Exercise instructions: The expected output is a copy of every line in the records with the string "annotation".

Document understanding data:
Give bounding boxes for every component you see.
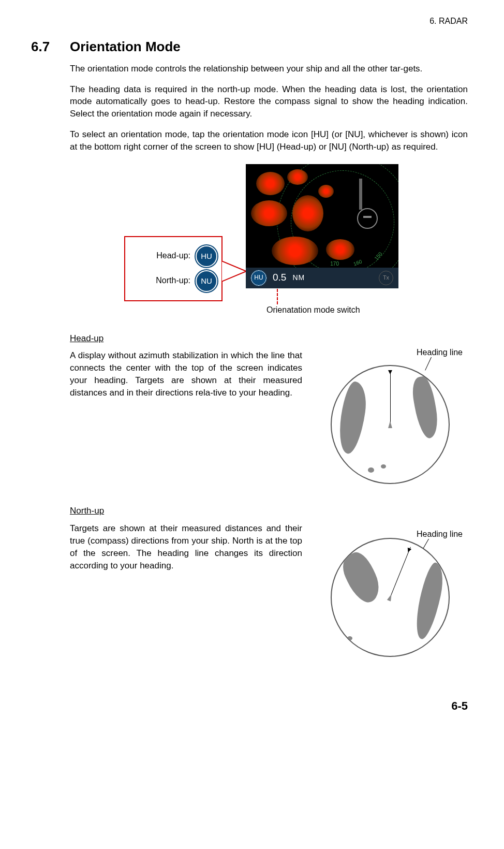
svg-marker-0 [221, 261, 246, 282]
range-value: 0.5 [273, 271, 286, 285]
subheading-northup: North-up [70, 505, 468, 517]
northup-description: Targets are shown at their measured dist… [70, 522, 302, 657]
headup-description: A display without azimuth stabilization … [70, 349, 302, 484]
tx-button[interactable]: Tx [379, 271, 393, 285]
section-title: Orientation Mode [70, 37, 181, 56]
headup-heading-line-label: Heading line [417, 347, 463, 358]
paragraph-intro: The orientation mode controls the relati… [70, 63, 468, 75]
chapter-header: 6. RADAR [31, 16, 468, 27]
legend-northup-label: North-up: [156, 275, 190, 286]
annotation-orientation-switch: Orienatation mode switch [266, 304, 360, 316]
section-heading: 6.7 Orientation Mode [31, 37, 468, 56]
orientation-mode-button[interactable]: HU [251, 270, 266, 286]
headup-figure: Heading line [313, 349, 468, 484]
radar-status-bar: HU 0.5 NM Tx [246, 268, 398, 288]
nu-badge-icon: NU [196, 270, 217, 292]
subheading-headup: Head-up [70, 332, 468, 345]
northup-heading-line-label: Heading line [417, 529, 463, 540]
radar-screenshot: 150 160 170 HU 0.5 NM Tx [246, 164, 398, 288]
section-number: 6.7 [31, 37, 70, 56]
annotation-leader-icon [277, 289, 278, 304]
northup-figure: Heading line [313, 522, 468, 657]
legend-headup-label: Head-up: [156, 250, 190, 261]
paragraph-heading-data: The heading data is required in the nort… [70, 83, 468, 120]
legend-box: Head-up: HU North-up: NU [124, 236, 223, 301]
paragraph-instruction: To select an orientation mode, tap the o… [70, 128, 468, 153]
callout-pointer-icon [221, 261, 247, 287]
range-unit: NM [292, 273, 305, 283]
figure-orientation-switch: Head-up: HU North-up: NU [70, 162, 468, 322]
bearing-tick-170: 170 [330, 260, 339, 268]
page-number: 6-5 [31, 698, 468, 714]
hu-badge-icon: HU [196, 245, 217, 267]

Written solution:
annotation-orientation-switch: Orienatation mode switch [266, 304, 360, 316]
annotation-leader-icon [277, 289, 278, 304]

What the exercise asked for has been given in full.